___ Dataset extract ___
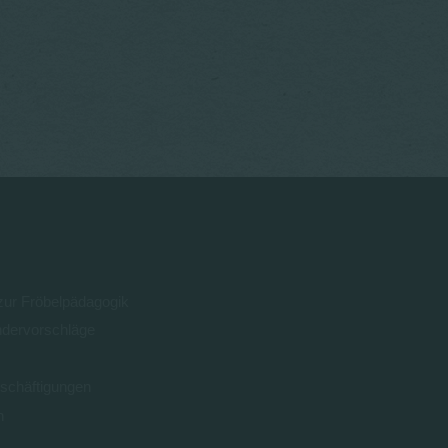
 zur Fröbelpädagogik
ndervorschläge
schäftigungen
n
0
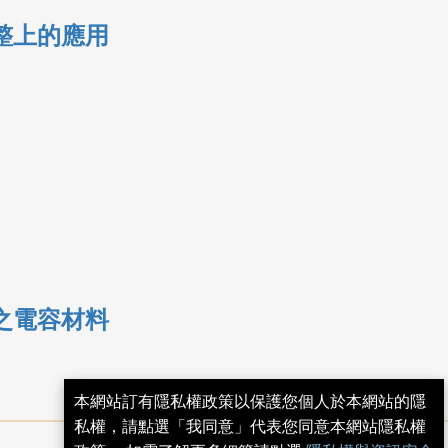
整上的應用
之電容材料
本網站訂有隱私權政策以保護您個人於本網站的隱
私權，請點選「我同意」代表您同意本網站隱私權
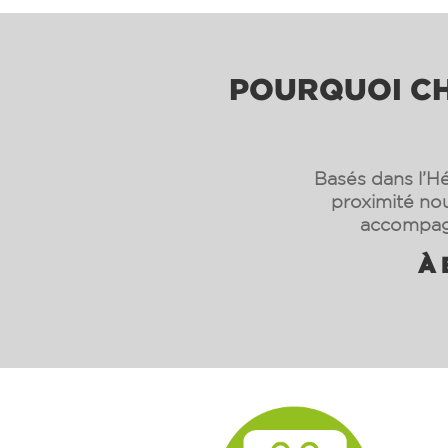
POURQUOI CHO
Basés dans l’Hé
proximité nou
accompagn
À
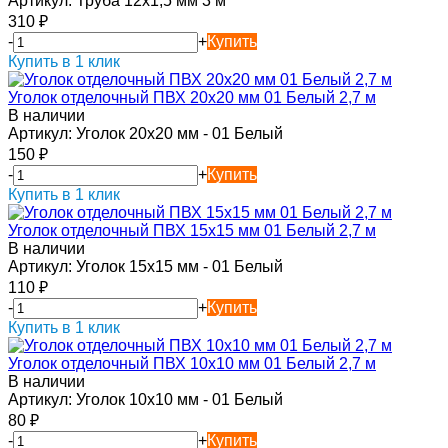
Артикул:
Труба 12х1,5 мм 3 м
310
₽
-
+
Купить
Купить в 1 клик
Уголок отделочный ПВХ 20х20 мм 01 Белый 2,7 м
В наличии
Артикул:
Уголок 20х20 мм - 01 Белый
150
₽
-
+
Купить
Купить в 1 клик
Уголок отделочный ПВХ 15х15 мм 01 Белый 2,7 м
В наличии
Артикул:
Уголок 15х15 мм - 01 Белый
110
₽
-
+
Купить
Купить в 1 клик
Уголок отделочный ПВХ 10х10 мм 01 Белый 2,7 м
В наличии
Артикул:
Уголок 10х10 мм - 01 Белый
80
₽
-
+
Купить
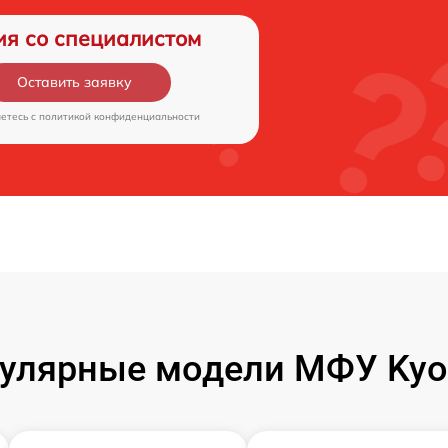
ия со специалистом
Оставить заявку
аетесь c
политикой конфиденциальности
улярные модели МФУ Kyo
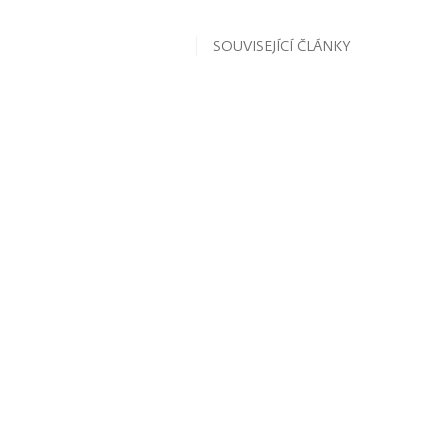
SOUVISEJÍCÍ ČLÁNKY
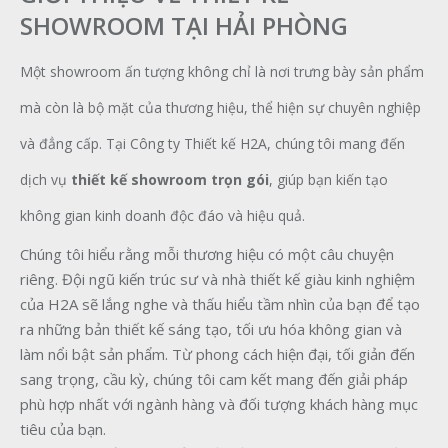
SHOWROOM TẠI HẢI PHÒNG
Một showroom ấn tượng không chỉ là nơi trưng bày sản phẩm
mà còn là bộ mặt của thương hiệu, thể hiện sự chuyên nghiệp
và đẳng cấp. Tại Công ty Thiết kế H2A, chúng tôi mang đến
dịch vụ
thiết kế showroom trọn gói
, giúp bạn kiến tạo
không gian kinh doanh độc đáo và hiệu quả.
Chúng tôi hiểu rằng mỗi thương hiệu có một câu chuyện
riêng. Đội ngũ kiến trúc sư và nhà thiết kế giàu kinh nghiệm
của H2A sẽ lắng nghe và thấu hiểu tầm nhìn của bạn để tạo
ra những bản thiết kế sáng tạo, tối ưu hóa không gian và
làm nổi bật sản phẩm. Từ phong cách hiện đại, tối giản đến
sang trọng, cầu kỳ, chúng tôi cam kết mang đến giải pháp
phù hợp nhất với ngành hàng và đối tượng khách hàng mục
tiêu của bạn.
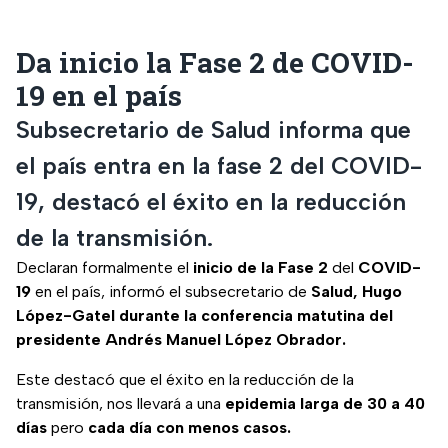
Da inicio la Fase 2 de COVID-
19 en el país
Subsecretario de Salud informa que
el país entra en la fase 2 del COVID-
19, destacó el éxito en la reducción
de la transmisión.
Declaran formalmente el
inicio de la Fase 2
del
COVID-
19
en el país, informó el subsecretario de
Salud, Hugo
López-Gatel durante la conferencia matutina del
presidente Andrés Manuel López Obrador.
Este destacó que el éxito en la reducción de la
transmisión, nos llevará a una
epidemia larga de 30 a 40
días
pero
cada día con menos casos.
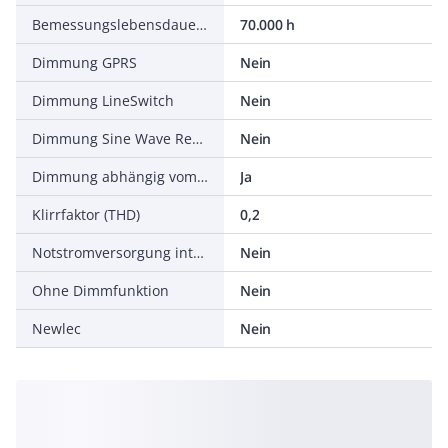
Bemessungslebensdauer L80/B10 bei 25 °C
70.000 h
Dimmung GPRS
Nein
Dimmung LineSwitch
Nein
Dimmung Sine Wave Reduction
Nein
Dimmung abhängig vom Betriebsgerät
Ja
Klirrfaktor (THD)
0,2
Notstromversorgung integriert
Nein
Ohne Dimmfunktion
Nein
Newlec
Nein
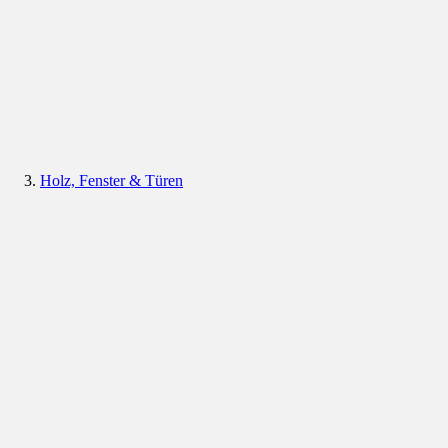
Holz, Fenster & Türen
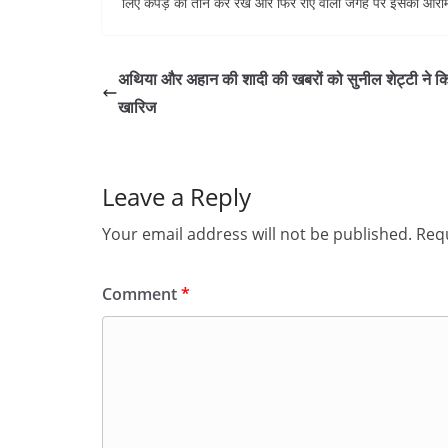
लिए कपड़े को तान कर रखें और फिर रोएं वाली जगह पर इसको आराम
अथिया और अहान की शादी की खबरों को सुनील शेट्टी ने क
खारिज
Leave a Reply
Your email address will not be published.
Requ
Comment
*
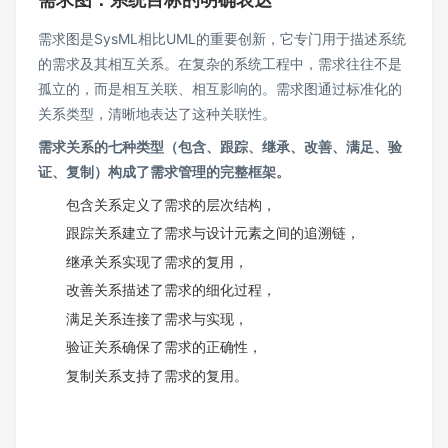
需求图是SysML相比UML的重要创新，它专门用于描述系统
的需求及其相互关系。在复杂的系统工程中，需求往往不是
孤立的，而是相互关联、相互影响的。需求图通过标准化的
关系类型，清晰地表达了这种关联性。
需求关系的七种类型（包含、跟踪、继承、改善、满足、验
证、复制）构成了需求管理的完整框架。
包含关系定义了需求的层次结构，
跟踪关系建立了需求与设计元素之间的追溯链，
继承关系实现了需求的复用，
改善关系描述了需求的细化过程，
满足关系连接了需求与实现，
验证关系确保了需求的正确性，
复制关系支持了需求的复用。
___
Instructions to follow: Transcribe every entry word for word, excluding images.

Solution to the exercise:
 zur Fröbelpädagogik
ndervorschläge
schäftigungen
n
0
整上的應用
之電容材料
本網站訂有隱私權政策以保護您個人於本網站的隱
私權，請點選「我同意」代表您同意本網站隱私權
POURQUOI CHO
Basés dans l’Hé
proximité nou
accompagn
À
Артикул:
Труба 12х1,5 мм 3 м
310
₽
-
+
Купить
Купить в 1 клик
Уголок отделочный ПВХ 20х20 мм 01 Белый 2,7 м
В наличии
Артикул:
Уголок 20х20 мм - 01 Белый
150
₽
-
+
Купить
Купить в 1 клик
Уголок отделочный ПВХ 15х15 мм 01 Белый 2,7 м
В наличии
Артикул:
Уголок 15х15 мм - 01 Белый
110
₽
-
+
Купить
Купить в 1 клик
Уголок отделочный ПВХ 10х10 мм 01 Белый 2,7 м
В наличии
Артикул:
Уголок 10х10 мм - 01 Белый
80
₽
-
+
Купить
ия со специалистом
Оставить заявку
аетесь c
политикой конфиденциальности
улярные модели МФУ Kyo
SOUVISEJÍCÍ ČLÁNKY
SHOWROOM TẠI HẢI PHÒNG
Một showroom ấn tượng không chỉ là nơi trưng bày sản phẩm
mà còn là bộ mặt của thương hiệu, thể hiện sự chuyên nghiệp
và đẳng cấp. Tại Công ty Thiết kế H2A, chúng tôi mang đến
dịch vụ
thiết kế showroom trọn gói
, giúp bạn kiến tạo
không gian kinh doanh độc đáo và hiệu quả.
Chúng tôi hiểu rằng mỗi thương hiệu có một câu chuyện
riêng. Đội ngũ kiến trúc sư và nhà thiết kế giàu kinh nghiệm
của H2A sẽ lắng nghe và thấu hiểu tầm nhìn của bạn để tạo
ra những bản thiết kế sáng tạo, tối ưu hóa không gian và
làm nổi bật sản phẩm. Từ phong cách hiện đại, tối giản đến
sang trọng, cầu kỳ, chúng tôi cam kết mang đến giải pháp
phù hợp nhất với ngành hàng và đối tượng khách hàng mục
tiêu của bạn.
Da inicio la Fase 2 de COVID-
19 en el país
Subsecretario de Salud informa que
el país entra en la fase 2 del COVID-
19, destacó el éxito en la reducción
de la transmisión.
Declaran formalmente el
inicio de la Fase 2
del
COVID-
19
en el país, informó el subsecretario de
Salud, Hugo
López-Gatel durante la conferencia matutina del
presidente Andrés Manuel López Obrador.
Este destacó que el éxito en la reducción de la
transmisión, nos llevará a una
epidemia larga de 30 a 40
días
pero
cada día con menos casos.
Bemessungslebensdauer L80/B10 bei 25 °C
70.000 h
Dimmung GPRS
Nein
Dimmung LineSwitch
Nein
Dimmung Sine Wave Reduction
Nein
Dimmung abhängig vom Betriebsgerät
Ja
Klirrfaktor (THD)
0,2
Notstromversorgung integriert
Nein
Ohne Dimmfunktion
Nein
Newlec
Nein
Holz, Fenster & Türen
लिए कपड़े को तान कर रखें और फिर रोएं वाली जगह पर इसको आराम
अथिया और अहान की शादी की खबरों को सुनील शेट्टी ने क
खारिज
Leave a Reply
Your email address will not be published.
Requ
Comment
*
需求图是SysML相比UML的重要创新，它专门用于描述系统
的需求及其相互关系。在复杂的系统工程中，需求往往不是
孤立的，而是相互关联、相互影响的。需求图通过标准化的
关系类型，清晰地表达了这种关联性。
需求关系的七种类型（包含、跟踪、继承、改善、满足、验
证、复制）构成了需求管理的完整框架。
包含关系定义了需求的层次结构，
跟踪关系建立了需求与设计元素之间的追溯链，
继承关系实现了需求的复用，
改善关系描述了需求的细化过程，
满足关系连接了需求与实现，
验证关系确保了需求的正确性，
复制关系支持了需求的复用。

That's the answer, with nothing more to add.